Her comments seem even more important after the latest casualties, which have intensified criticism of Britain’s involvement in Afghanistan, with the Prime Minster describing the mission as a patriotic duty to keep the streets of Britain safe from terrorist attack.

In her moving letter to The Northern Echo, Mrs Russell argues that our engagement in Afghanistan is only right and proper: ❛ITRULY believe that Hear All Sides correspondent JM Gowland (HAS, July 7) is loyal to our troops, a decent person, one who truly believes in right from wrong. But please do not say “another needless waste of life in Afghanistan”.

I wish the public would understand why our troops are risking their precious lives on a daily basis.
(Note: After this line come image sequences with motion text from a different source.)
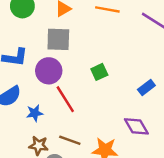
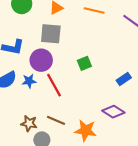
blue star: (35, 113) -> (29, 81), moved
purple diamond: (136, 126) -> (113, 112), turned -30

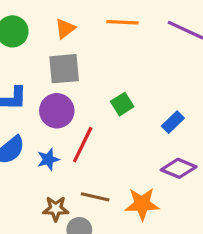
blue rectangle: (124, 79) -> (173, 122), moved
blue star: (29, 81) -> (48, 159), moved
red line: (54, 85) -> (83, 145), turned 65

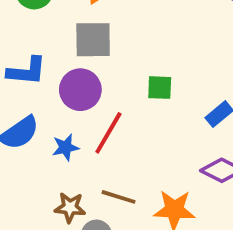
green square: (122, 104) -> (160, 88), turned 30

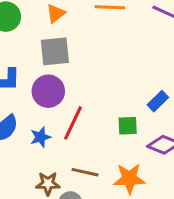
green square: (160, 88) -> (128, 126), moved

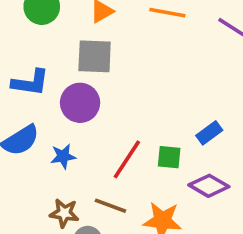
red line: (73, 123) -> (127, 159), moved

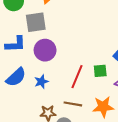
gray square: (95, 56) -> (36, 22), moved

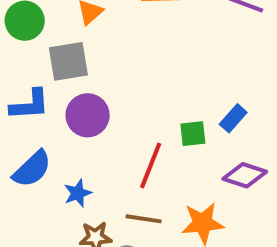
green square: (100, 71) -> (193, 134), moved
blue star: (41, 82) -> (78, 193), moved

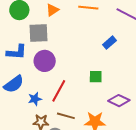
blue rectangle: (233, 118) -> (110, 43), moved
red line: (151, 165) -> (59, 91), moved

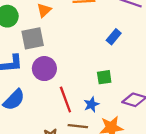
red line: (59, 91) -> (65, 100), turned -40
blue star: (35, 99) -> (91, 104), moved

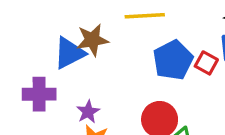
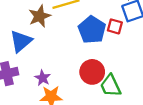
brown star: (92, 40) -> (40, 16), moved

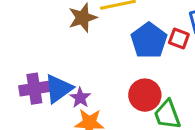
blue triangle: (21, 41) -> (58, 89), moved

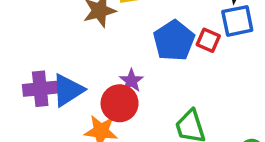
red circle: (145, 95) -> (120, 103), moved
purple star: (80, 98) -> (131, 81), moved

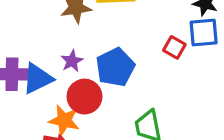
blue pentagon: (174, 41) -> (115, 67), moved
purple star: (131, 81) -> (72, 61), moved

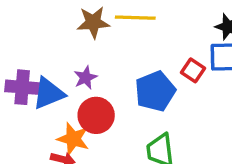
blue pentagon: (115, 67) -> (155, 91), moved

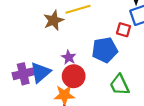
purple star: (85, 78) -> (69, 57), moved
blue pentagon: (155, 91) -> (105, 50), turned 30

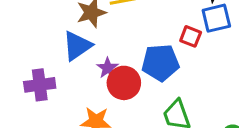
blue triangle: (40, 72) -> (77, 46), moved
red circle: (74, 76) -> (124, 83), moved

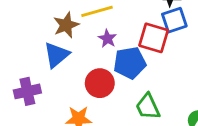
red square: (191, 36) -> (154, 38), size x1.6
purple star: (108, 68) -> (107, 39), moved

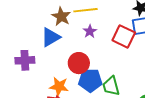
brown star: (66, 25) -> (61, 16), turned -30
blue pentagon: (130, 63) -> (90, 80), moved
We have had the 9/11 and the 7/7 attacks and, my God, my heart goes out to the victims of such atrocities but don’t you realise, this is why our boys and girls are out in Afghanistan, gritting their teeth for the next terrifying instalment which the Taliban has laid out for them on their territory in the “dead of night”?

The terrorists, they don’t play a fair game.

Our troops are out in Afghanistan to bring independence to the local communities; to allow the terrorised villagers, those who have the gumption to stand up to the Taliban, to become independent.

It is through irrigation and protection of the dams, feeding the water into the communities, that they have a choice.

The elders have the most admirable courage to stand up to the Taliban and, believe me, they suffer terribly at their hands. The lives of their children and families mean nothing to the Taliban.

They terrorise villages.

THE villages which grow crops and not poppies run the risk of death. The Taliban want the opium from the poppy fields (ironically) which they need to sell in order to make money, set up their training camps, buy ammunition and produce bombs.

They also indirectly pay the networks which, in turn, will recruit the naive young Muslims in our country and elsewhere, who are brainwashed into becoming part of the cells which would then attempt to cause destruction of the streets of our homeland through terrorism.

My precious brother was killed in Afghanistan during the spring onslaught of March 2007. He was four weeks away from his retirement after 24 years service, aged 39. He was an Army Commando and was proud to do his job. He wouldn’t have wished to have been anywhere else at the time.

He was Mentioned in Despatches in July 2007 for gallantry, but that is not why we are so very proud of him. We were proud of him before.

I am an Army wife. My husband went to Afghanistan a year to the day that my brave brother started his last tour. I had no hesitation in him going. We believe in what is right – the protection of our own land, as well as that of those who are being terrorised.”